→ WHAT IS BEING ASKED:
Look for the string "Frauen" in the data below, and copy each line that holds it.

** Opening DATA EXTRACTS block **

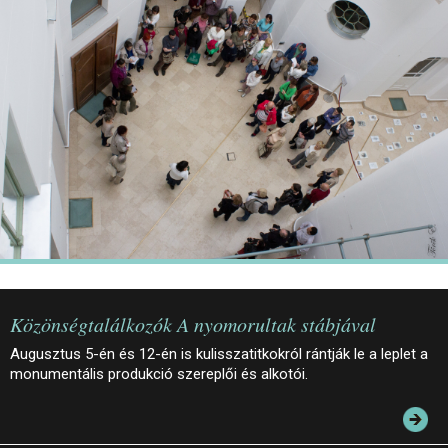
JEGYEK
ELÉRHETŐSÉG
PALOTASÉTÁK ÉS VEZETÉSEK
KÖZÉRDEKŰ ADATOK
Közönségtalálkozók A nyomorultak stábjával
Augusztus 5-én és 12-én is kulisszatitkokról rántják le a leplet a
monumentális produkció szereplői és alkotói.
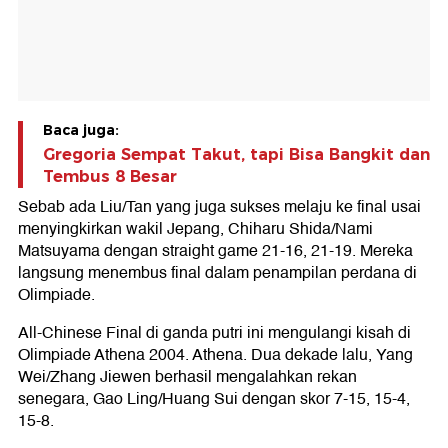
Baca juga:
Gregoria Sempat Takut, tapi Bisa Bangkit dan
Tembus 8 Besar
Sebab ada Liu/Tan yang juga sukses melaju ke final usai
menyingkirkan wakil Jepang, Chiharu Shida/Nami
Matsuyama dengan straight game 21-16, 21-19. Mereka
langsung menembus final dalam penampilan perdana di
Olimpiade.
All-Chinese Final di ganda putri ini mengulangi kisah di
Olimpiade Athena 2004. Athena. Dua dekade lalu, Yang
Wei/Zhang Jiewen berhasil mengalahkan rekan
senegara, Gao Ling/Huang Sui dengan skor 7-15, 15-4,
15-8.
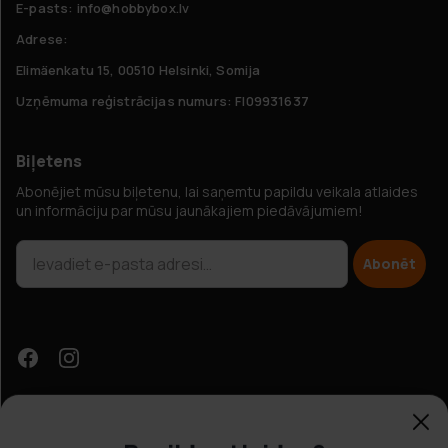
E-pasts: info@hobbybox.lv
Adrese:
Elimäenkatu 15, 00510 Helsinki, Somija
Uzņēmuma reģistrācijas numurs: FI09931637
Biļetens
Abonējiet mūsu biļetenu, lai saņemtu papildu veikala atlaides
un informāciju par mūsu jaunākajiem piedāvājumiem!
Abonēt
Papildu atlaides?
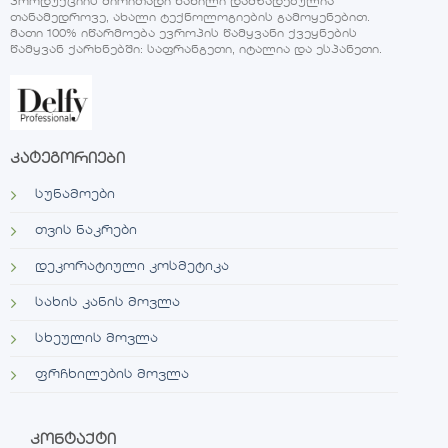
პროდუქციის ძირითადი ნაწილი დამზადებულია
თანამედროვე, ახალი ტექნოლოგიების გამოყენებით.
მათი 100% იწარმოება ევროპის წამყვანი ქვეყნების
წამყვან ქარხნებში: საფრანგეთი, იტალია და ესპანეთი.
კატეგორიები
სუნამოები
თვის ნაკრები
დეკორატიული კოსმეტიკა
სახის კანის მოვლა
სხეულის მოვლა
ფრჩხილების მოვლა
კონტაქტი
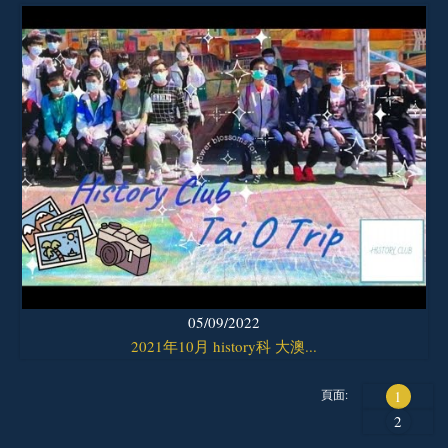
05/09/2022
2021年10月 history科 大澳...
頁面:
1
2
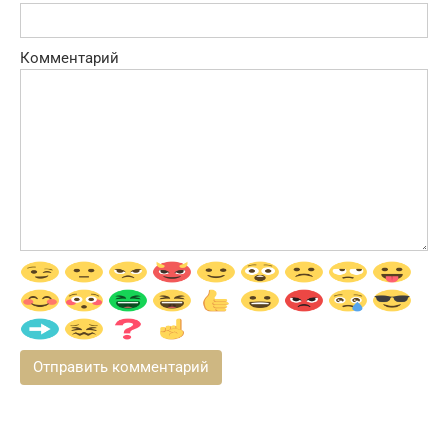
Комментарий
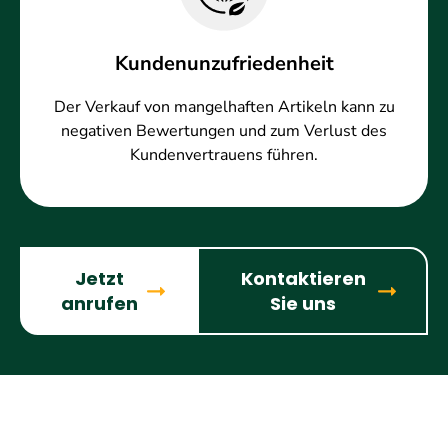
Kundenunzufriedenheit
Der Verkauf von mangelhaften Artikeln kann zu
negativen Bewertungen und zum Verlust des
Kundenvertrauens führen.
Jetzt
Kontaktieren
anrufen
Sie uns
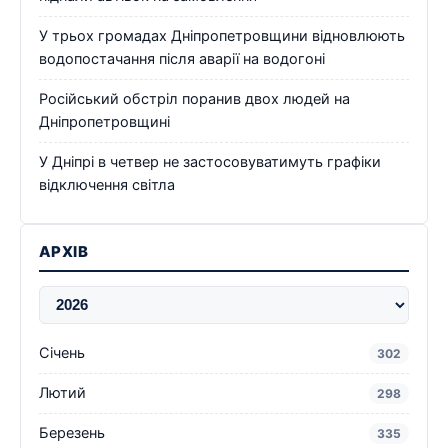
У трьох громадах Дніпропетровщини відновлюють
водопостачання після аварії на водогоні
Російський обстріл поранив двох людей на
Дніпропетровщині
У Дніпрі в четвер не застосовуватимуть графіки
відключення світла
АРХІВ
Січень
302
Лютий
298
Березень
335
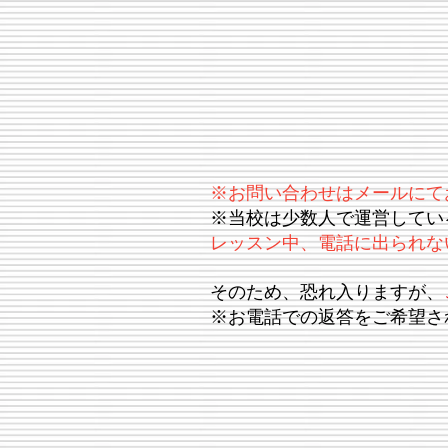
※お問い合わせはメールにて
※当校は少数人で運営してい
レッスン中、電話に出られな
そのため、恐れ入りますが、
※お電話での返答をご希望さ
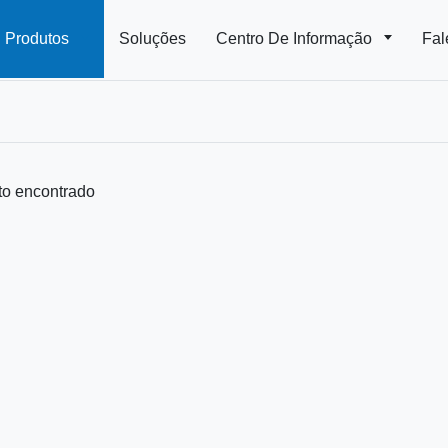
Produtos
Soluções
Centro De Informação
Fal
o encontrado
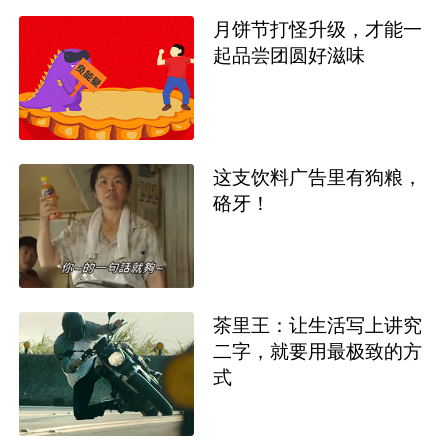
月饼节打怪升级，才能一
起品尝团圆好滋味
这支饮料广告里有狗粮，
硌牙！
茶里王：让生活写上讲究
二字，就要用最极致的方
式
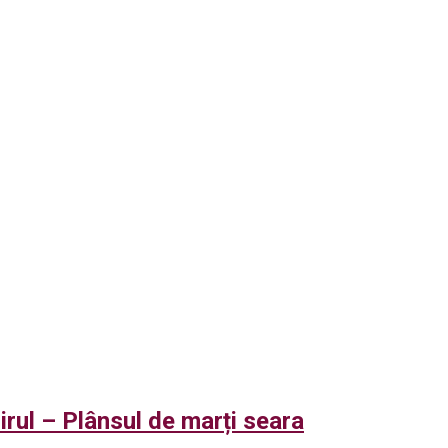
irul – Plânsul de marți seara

** Closing DATA EXTRACTS block **
** Opening DATA EXTRACTS block **

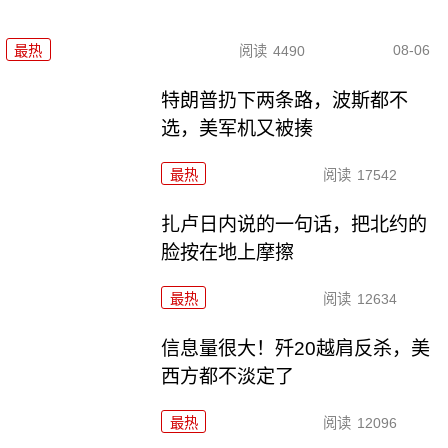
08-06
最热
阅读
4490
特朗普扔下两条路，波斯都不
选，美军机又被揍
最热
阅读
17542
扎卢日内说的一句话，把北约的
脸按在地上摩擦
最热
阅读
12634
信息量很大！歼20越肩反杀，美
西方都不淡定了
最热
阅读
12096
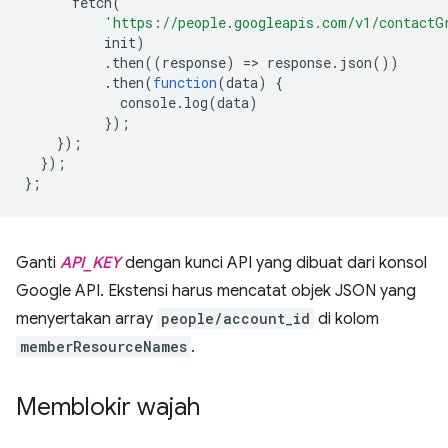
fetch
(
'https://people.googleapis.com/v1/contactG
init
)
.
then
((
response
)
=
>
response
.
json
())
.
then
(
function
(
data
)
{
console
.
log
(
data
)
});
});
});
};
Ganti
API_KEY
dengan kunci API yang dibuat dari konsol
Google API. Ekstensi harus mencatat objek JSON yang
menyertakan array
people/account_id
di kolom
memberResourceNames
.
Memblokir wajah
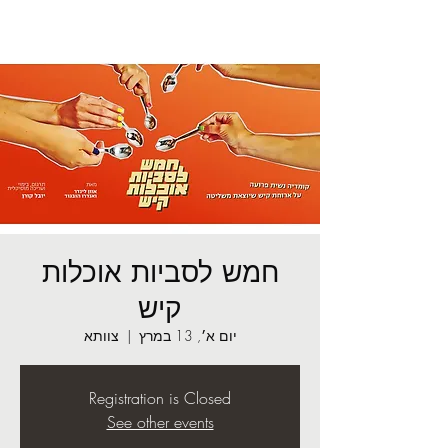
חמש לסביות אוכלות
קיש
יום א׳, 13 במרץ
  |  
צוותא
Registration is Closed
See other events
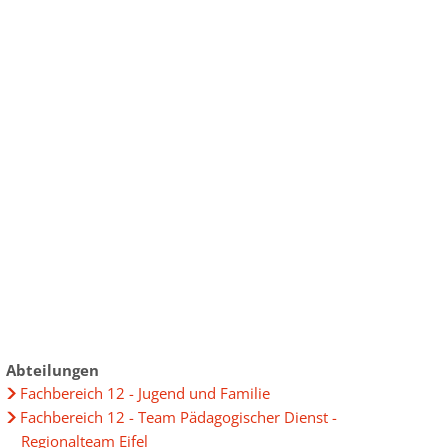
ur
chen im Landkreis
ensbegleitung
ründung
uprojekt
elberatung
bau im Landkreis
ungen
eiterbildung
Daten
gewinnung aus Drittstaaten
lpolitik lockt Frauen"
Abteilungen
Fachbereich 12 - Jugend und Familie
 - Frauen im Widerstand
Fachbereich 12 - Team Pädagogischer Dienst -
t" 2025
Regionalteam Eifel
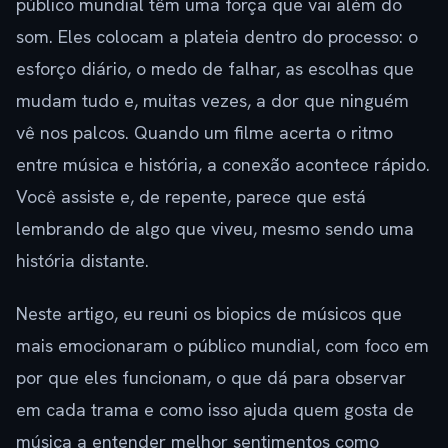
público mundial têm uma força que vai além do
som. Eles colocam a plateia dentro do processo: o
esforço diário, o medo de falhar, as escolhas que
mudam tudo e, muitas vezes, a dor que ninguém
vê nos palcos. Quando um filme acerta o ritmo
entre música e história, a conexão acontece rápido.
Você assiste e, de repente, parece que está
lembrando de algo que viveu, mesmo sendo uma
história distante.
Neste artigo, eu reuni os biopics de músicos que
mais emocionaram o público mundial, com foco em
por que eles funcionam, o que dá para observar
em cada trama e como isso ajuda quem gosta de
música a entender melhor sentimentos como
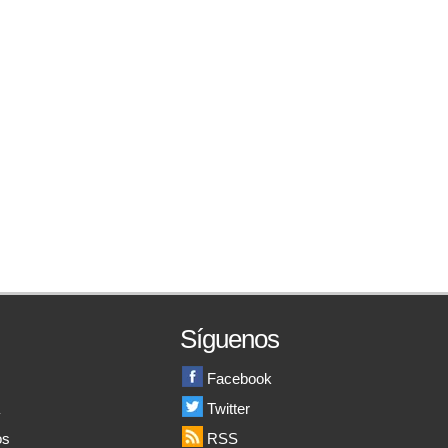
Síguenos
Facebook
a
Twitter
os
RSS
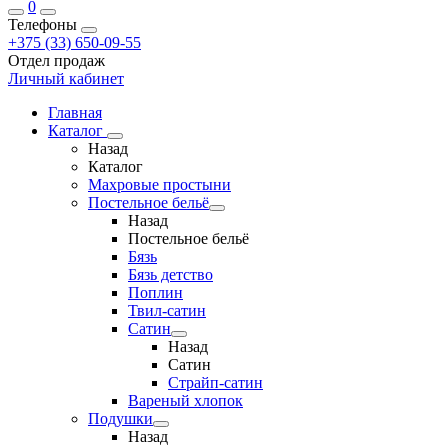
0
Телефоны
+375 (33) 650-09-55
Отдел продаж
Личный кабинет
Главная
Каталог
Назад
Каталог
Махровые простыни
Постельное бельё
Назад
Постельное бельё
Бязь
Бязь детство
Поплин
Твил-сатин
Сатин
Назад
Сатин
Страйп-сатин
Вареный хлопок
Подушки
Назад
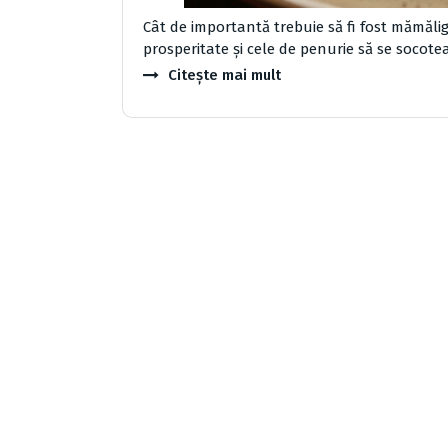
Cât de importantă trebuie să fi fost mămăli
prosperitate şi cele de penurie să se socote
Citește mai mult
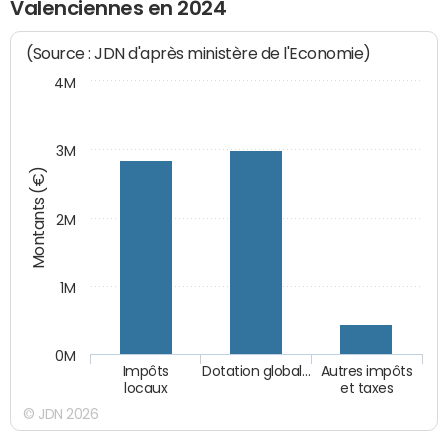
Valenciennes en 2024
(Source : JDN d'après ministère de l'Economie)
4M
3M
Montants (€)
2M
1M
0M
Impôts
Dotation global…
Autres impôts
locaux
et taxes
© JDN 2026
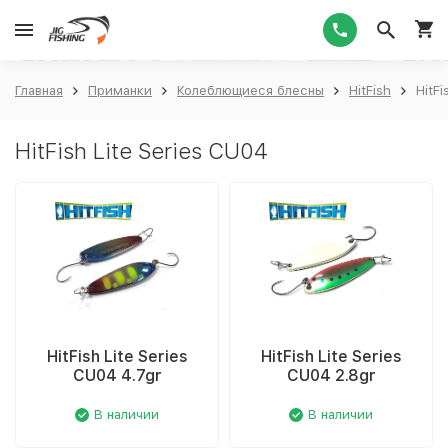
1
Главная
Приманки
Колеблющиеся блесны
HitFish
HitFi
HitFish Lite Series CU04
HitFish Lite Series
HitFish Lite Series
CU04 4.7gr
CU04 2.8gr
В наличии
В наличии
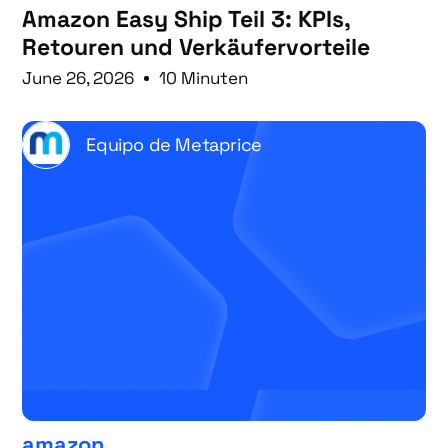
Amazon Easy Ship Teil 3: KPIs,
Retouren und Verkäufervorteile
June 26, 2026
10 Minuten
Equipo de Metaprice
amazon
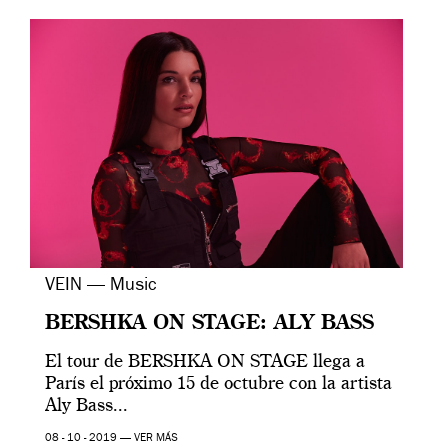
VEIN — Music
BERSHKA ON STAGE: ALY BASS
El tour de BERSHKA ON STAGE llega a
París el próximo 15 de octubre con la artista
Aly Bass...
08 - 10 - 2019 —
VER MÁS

** Closing DATA EXTRACTS block **

→ ANSWER BOX:
lpolitik lockt Frauen"
 - Frauen im Widerstand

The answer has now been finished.